WHAT THE TASK REQUIRES = From the first line to the last, transcribe the data exactly and skip the pictures.

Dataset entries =
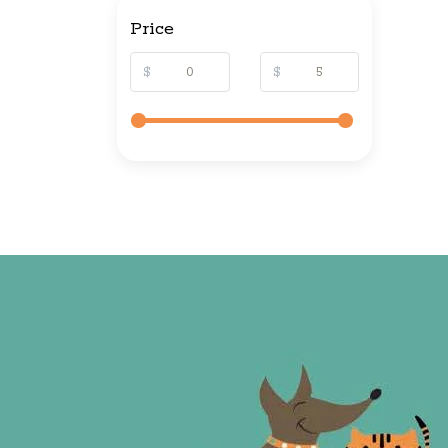
Price
$
$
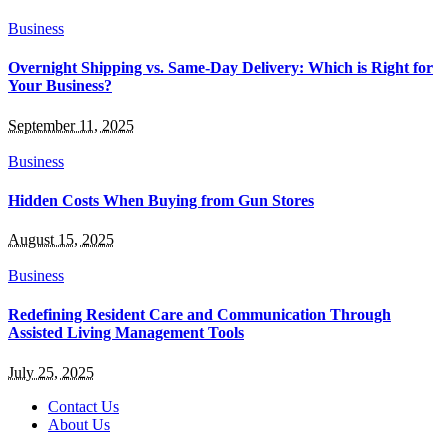
Business
Overnight Shipping vs. Same-Day Delivery: Which is Right for
Your Business?
September 11, 2025
Business
Hidden Costs When Buying from Gun Stores
August 15, 2025
Business
Redefining Resident Care and Communication Through
Assisted Living Management Tools
July 25, 2025
Contact Us
About Us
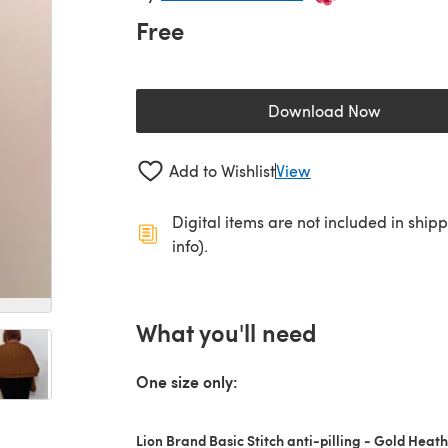
Free
Download Now
(opens in a new 
Add to Wishlist
View
Digital items are not included in ship
info).
What you'll need
One size only:
Lion Brand Basic Stitch anti-pilling - Gold Heat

RESPONSE TO THE TASK =
Price
$
$
Business
Overnight Shipping vs. Same-Day Delivery: Which is Right for
Your Business?
September 11, 2025
Business
Hidden Costs When Buying from Gun Stores
August 15, 2025
Business
Redefining Resident Care and Communication Through
Assisted Living Management Tools
July 25, 2025
Contact Us
About Us
Free
Download Now
(opens in a new 
Add to Wishlist
View
Digital items are not included in ship
info).
What you'll need
One size only:
Lion Brand Basic Stitch anti-pilling - Gold Heat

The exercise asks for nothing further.